Output exactly, in the material below, the lines from the one with "Návrat na predchádzajúcu stránku" through the one with "ector audiovisual.". Omit all pictures.

==============================

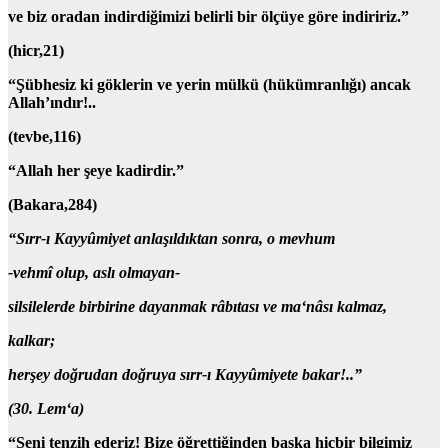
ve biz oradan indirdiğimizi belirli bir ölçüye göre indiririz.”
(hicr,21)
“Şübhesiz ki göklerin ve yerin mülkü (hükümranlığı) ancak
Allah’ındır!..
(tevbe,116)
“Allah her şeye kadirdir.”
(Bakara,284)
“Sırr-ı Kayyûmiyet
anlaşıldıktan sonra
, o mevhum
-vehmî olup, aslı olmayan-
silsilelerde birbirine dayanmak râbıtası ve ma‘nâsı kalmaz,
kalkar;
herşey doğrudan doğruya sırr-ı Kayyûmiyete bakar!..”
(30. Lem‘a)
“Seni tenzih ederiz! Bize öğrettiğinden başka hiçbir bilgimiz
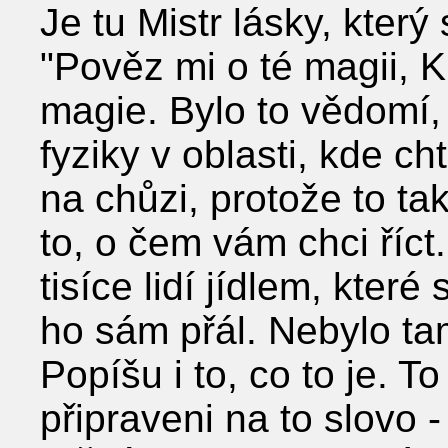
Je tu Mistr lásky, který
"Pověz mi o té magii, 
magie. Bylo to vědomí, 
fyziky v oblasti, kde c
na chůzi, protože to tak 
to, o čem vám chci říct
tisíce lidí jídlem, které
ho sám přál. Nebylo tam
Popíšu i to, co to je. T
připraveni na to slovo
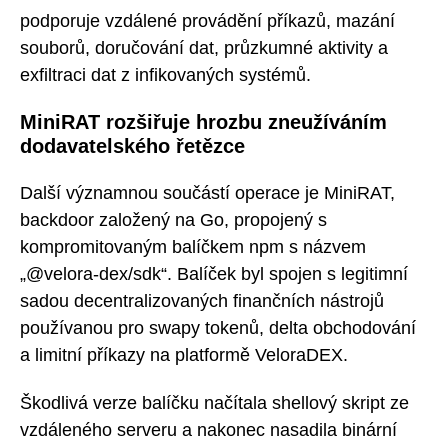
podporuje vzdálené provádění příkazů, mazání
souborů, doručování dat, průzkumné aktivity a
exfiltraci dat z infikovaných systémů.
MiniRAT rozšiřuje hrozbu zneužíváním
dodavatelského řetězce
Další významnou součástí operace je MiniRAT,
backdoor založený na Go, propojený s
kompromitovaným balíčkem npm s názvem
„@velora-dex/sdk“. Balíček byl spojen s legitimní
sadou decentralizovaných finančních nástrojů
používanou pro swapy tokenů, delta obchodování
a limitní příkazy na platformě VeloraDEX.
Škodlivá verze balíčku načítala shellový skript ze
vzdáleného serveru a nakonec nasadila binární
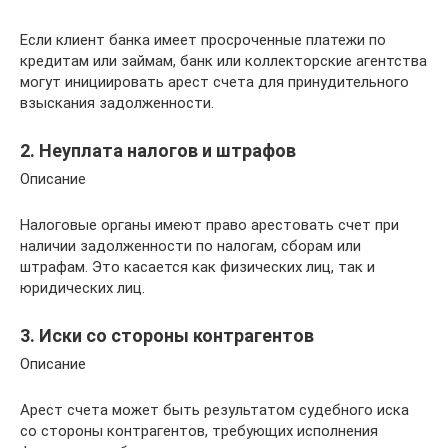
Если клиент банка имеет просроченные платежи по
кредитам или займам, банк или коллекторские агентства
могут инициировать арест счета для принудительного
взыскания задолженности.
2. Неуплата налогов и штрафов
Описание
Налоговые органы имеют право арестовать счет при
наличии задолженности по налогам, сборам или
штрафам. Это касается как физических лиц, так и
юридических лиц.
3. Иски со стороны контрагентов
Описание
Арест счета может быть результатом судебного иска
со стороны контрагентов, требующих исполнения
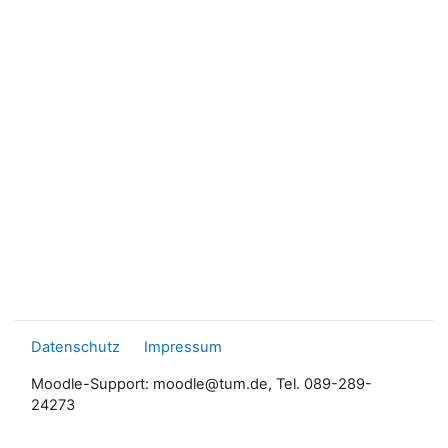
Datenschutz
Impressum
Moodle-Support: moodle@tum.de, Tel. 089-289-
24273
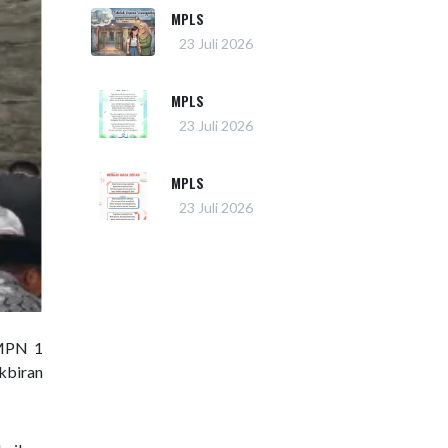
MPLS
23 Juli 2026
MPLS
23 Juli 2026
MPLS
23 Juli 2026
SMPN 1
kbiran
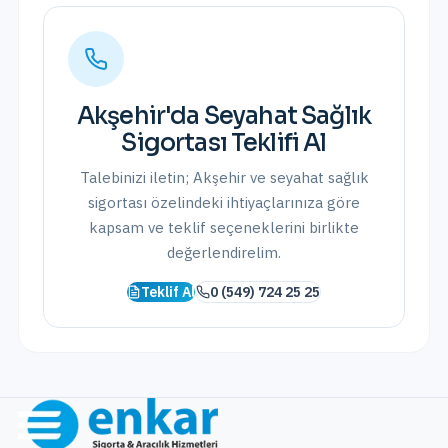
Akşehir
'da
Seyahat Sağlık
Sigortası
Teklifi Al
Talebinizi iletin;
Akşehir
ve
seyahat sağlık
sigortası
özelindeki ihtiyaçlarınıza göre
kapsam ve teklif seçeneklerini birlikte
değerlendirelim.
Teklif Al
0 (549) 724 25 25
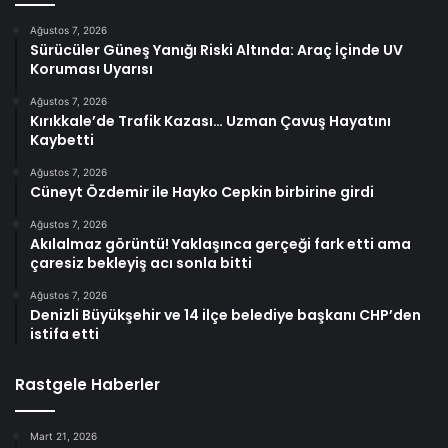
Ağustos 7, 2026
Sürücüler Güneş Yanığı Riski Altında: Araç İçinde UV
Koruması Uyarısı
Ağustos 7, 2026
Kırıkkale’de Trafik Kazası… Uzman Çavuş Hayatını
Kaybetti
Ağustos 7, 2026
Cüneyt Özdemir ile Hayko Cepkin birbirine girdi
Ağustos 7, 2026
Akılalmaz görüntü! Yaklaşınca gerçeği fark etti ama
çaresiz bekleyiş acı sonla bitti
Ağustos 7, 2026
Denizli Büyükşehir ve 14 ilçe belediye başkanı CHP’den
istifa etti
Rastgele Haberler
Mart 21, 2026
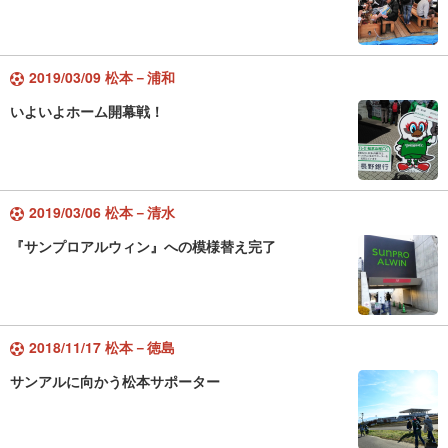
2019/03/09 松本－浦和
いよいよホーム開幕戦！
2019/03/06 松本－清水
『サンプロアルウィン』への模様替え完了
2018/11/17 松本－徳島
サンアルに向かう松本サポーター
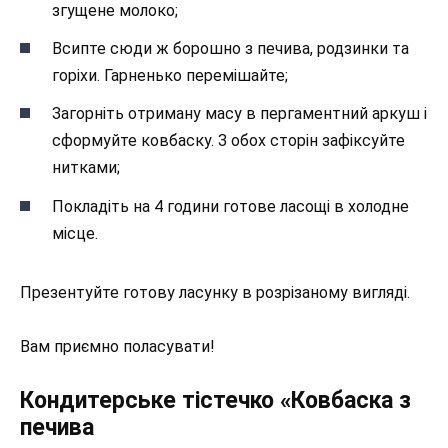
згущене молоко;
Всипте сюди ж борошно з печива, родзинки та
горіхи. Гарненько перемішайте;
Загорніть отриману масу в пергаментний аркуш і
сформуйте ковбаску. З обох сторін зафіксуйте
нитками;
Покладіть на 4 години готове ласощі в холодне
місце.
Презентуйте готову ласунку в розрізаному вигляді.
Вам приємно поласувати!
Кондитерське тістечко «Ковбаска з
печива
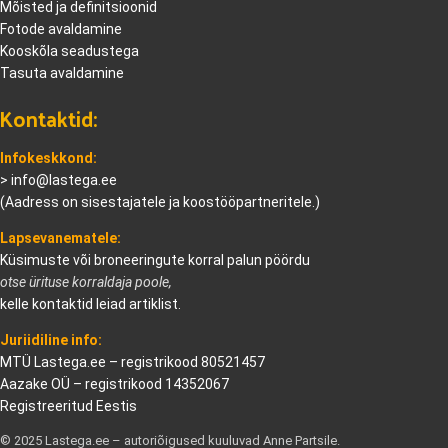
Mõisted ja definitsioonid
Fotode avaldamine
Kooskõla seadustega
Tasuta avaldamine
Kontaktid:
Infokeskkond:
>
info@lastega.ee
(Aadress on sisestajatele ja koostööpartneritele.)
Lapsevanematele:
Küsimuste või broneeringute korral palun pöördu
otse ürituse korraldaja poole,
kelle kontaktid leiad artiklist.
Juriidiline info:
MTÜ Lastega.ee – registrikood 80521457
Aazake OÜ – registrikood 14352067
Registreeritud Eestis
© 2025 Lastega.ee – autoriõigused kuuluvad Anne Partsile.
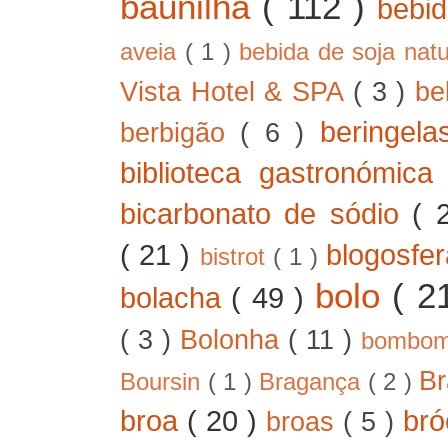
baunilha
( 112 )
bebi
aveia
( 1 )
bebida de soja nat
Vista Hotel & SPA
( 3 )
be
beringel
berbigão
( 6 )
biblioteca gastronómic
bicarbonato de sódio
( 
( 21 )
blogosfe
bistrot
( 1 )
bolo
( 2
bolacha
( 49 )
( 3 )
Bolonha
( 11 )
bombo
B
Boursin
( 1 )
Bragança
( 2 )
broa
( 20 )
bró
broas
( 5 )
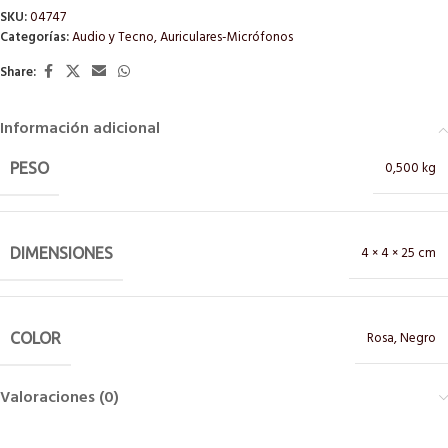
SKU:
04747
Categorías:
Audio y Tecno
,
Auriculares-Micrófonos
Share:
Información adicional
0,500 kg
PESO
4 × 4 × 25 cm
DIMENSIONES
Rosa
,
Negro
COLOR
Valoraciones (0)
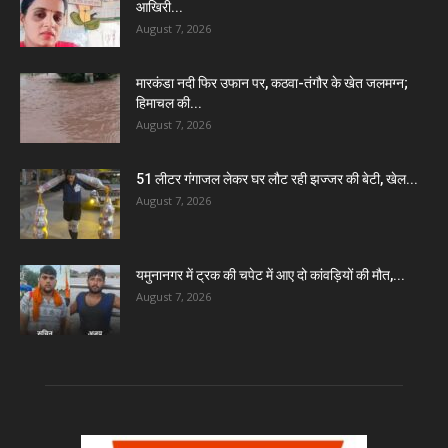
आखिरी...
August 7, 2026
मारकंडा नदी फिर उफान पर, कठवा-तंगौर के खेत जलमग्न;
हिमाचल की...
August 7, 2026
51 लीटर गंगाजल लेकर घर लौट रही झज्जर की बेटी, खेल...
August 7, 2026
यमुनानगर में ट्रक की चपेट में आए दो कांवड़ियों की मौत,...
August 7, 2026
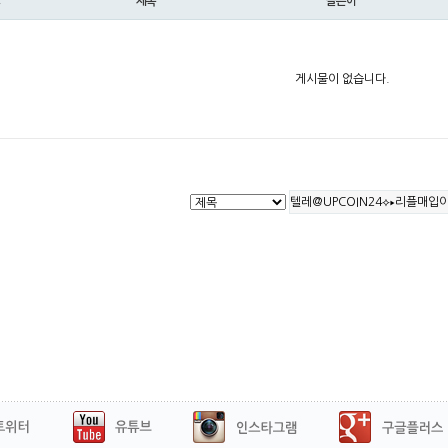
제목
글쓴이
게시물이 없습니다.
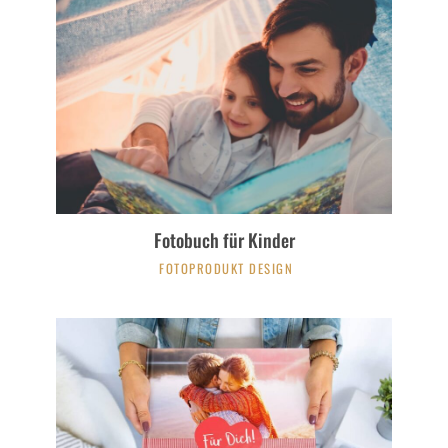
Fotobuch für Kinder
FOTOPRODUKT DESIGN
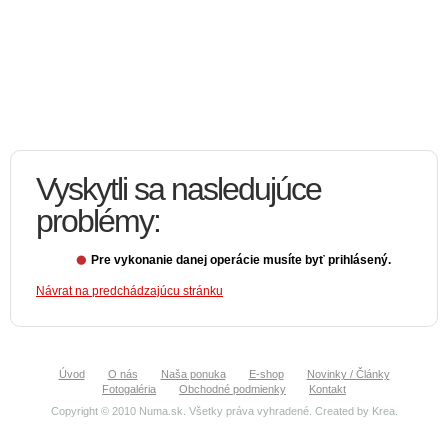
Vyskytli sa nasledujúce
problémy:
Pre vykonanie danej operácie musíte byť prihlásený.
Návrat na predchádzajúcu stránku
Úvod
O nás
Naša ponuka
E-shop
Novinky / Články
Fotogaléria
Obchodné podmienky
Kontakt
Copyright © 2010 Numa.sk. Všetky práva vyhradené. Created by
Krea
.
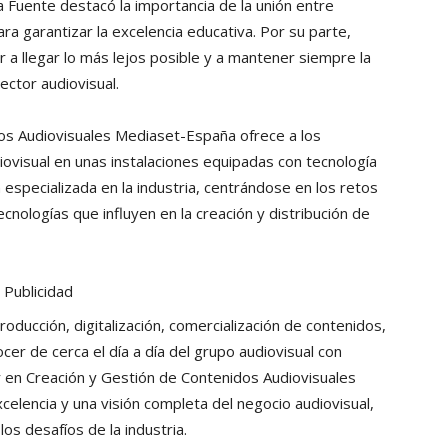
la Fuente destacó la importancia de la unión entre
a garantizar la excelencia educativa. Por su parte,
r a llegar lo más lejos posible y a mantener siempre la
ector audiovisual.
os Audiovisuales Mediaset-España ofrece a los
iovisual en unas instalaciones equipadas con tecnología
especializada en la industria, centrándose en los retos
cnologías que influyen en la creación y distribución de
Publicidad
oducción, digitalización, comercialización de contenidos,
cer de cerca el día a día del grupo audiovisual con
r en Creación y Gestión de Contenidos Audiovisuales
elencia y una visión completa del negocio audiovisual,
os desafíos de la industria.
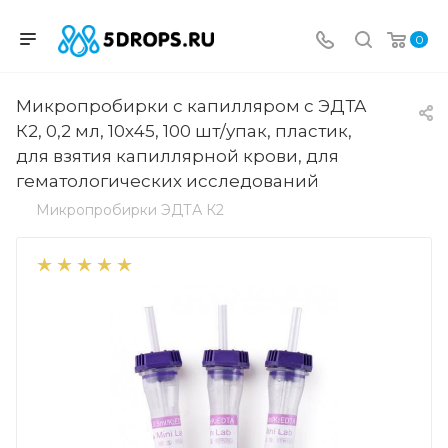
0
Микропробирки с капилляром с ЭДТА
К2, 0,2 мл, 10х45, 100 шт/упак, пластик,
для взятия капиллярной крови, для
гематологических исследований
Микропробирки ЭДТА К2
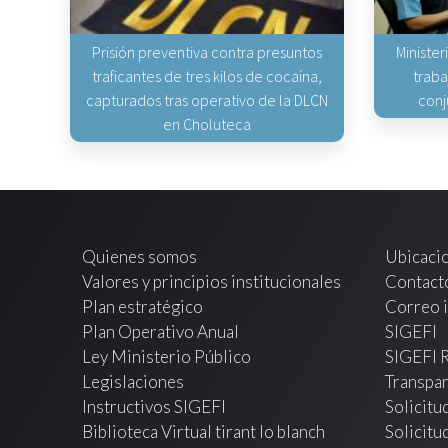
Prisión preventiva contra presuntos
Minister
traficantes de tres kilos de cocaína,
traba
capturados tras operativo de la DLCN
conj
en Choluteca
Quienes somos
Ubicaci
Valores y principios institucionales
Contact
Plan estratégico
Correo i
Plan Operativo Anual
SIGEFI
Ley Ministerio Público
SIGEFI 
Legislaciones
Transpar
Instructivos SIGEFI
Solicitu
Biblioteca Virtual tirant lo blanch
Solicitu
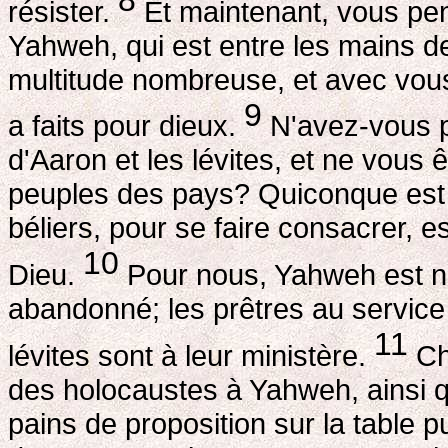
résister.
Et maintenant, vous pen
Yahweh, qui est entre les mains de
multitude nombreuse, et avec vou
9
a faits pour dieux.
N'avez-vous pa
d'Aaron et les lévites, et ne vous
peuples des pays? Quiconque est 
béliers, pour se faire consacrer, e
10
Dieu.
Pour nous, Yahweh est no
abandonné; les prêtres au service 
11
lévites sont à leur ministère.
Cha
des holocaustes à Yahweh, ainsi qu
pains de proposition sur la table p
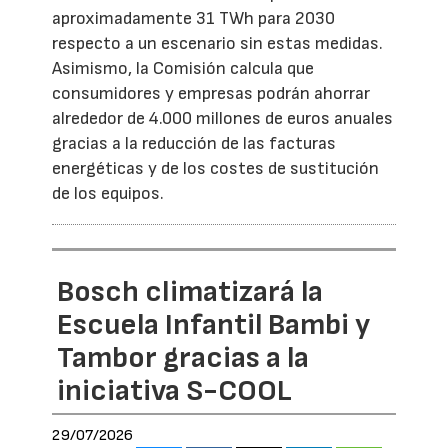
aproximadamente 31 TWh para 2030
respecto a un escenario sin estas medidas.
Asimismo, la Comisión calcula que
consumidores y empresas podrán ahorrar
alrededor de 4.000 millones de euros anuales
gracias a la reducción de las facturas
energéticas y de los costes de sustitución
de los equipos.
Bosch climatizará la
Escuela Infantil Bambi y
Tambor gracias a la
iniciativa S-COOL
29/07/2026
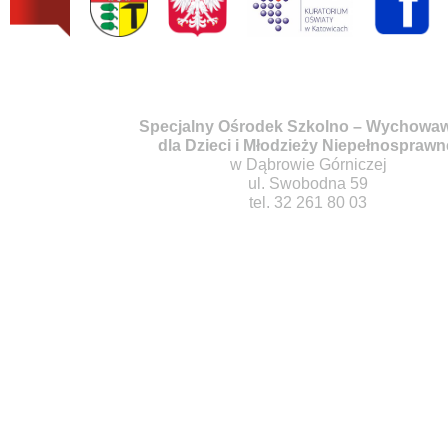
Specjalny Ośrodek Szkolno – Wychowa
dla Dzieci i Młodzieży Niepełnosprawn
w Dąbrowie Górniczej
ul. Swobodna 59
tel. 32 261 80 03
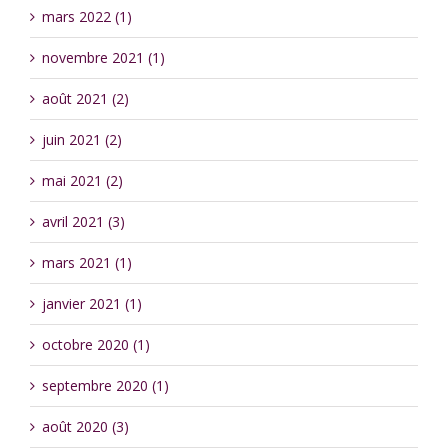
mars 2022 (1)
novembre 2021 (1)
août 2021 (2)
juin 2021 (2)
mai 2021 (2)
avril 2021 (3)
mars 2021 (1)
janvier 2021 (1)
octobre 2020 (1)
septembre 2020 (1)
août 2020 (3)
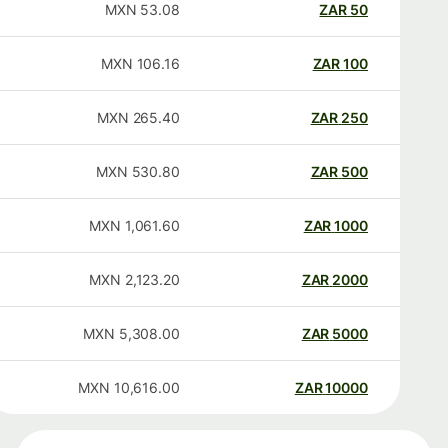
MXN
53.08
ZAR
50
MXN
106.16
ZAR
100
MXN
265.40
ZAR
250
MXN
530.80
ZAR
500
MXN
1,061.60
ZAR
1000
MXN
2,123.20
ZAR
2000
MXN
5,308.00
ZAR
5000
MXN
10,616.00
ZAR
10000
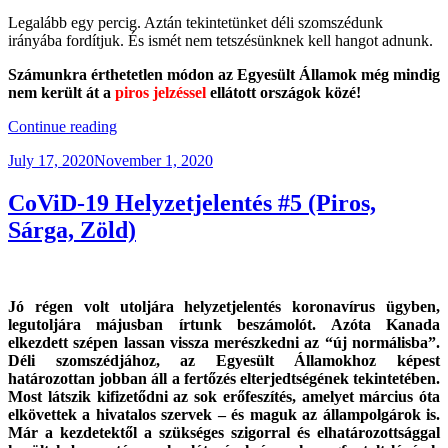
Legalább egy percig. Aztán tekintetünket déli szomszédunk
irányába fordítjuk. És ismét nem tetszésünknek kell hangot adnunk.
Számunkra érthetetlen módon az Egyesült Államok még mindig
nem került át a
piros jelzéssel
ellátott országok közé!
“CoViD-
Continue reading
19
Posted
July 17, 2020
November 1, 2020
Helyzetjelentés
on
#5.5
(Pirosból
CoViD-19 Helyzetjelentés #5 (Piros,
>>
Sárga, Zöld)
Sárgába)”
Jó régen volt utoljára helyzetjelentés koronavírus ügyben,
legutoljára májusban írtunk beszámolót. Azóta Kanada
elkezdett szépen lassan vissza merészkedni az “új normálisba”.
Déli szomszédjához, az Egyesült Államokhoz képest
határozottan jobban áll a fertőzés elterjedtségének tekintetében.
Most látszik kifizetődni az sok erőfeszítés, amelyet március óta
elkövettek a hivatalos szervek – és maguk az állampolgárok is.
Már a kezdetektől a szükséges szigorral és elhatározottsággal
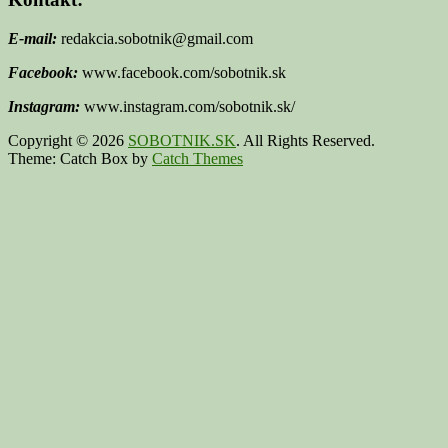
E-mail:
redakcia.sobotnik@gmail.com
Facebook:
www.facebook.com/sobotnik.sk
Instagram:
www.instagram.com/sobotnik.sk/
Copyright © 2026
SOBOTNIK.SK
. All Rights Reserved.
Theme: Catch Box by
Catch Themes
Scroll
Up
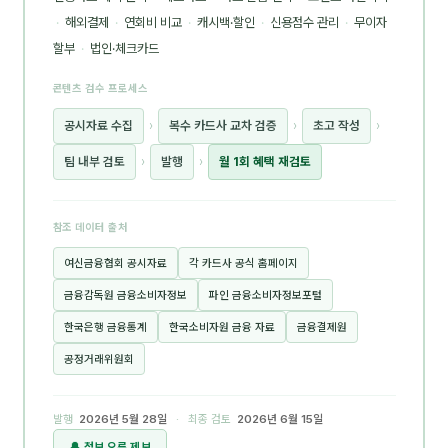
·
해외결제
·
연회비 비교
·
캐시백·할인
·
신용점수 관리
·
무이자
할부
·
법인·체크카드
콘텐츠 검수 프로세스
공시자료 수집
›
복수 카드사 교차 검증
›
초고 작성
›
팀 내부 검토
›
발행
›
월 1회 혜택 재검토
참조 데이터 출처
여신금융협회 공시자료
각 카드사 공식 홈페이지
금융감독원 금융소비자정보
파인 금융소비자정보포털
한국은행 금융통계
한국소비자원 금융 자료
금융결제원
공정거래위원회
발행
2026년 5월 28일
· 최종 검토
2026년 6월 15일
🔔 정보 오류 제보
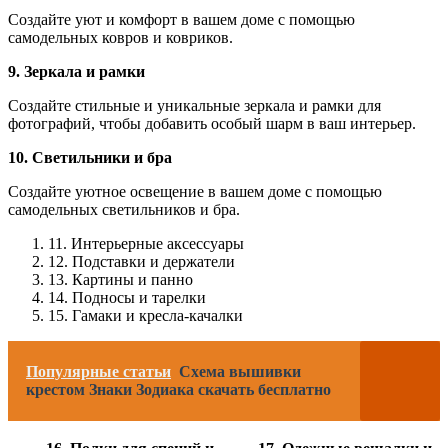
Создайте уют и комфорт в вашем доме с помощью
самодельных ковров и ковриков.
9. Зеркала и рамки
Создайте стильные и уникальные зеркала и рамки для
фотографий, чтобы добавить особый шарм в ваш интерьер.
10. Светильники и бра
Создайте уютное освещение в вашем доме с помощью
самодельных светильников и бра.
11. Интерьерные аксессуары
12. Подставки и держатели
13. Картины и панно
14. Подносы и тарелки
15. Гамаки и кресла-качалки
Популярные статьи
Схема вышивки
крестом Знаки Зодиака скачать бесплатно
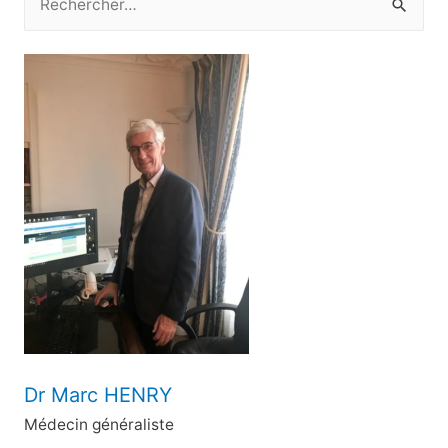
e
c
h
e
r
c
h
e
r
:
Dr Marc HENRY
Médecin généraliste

==============================

## Solved problem
Návrat na predchádzajúcu stránku
Úvod
O nás
Naša ponuka
E-shop
Novinky / Články
Fotogaléria
Obchodné podmienky
Kontakt
Copyright © 2010 Numa.sk. Všetky práva vyhradené. Created by
Krea
.
la Fuente destacó la importancia de la unión entre
a garantizar la excelencia educativa. Por su parte,
r a llegar lo más lejos posible y a mantener siempre la
ector audiovisual.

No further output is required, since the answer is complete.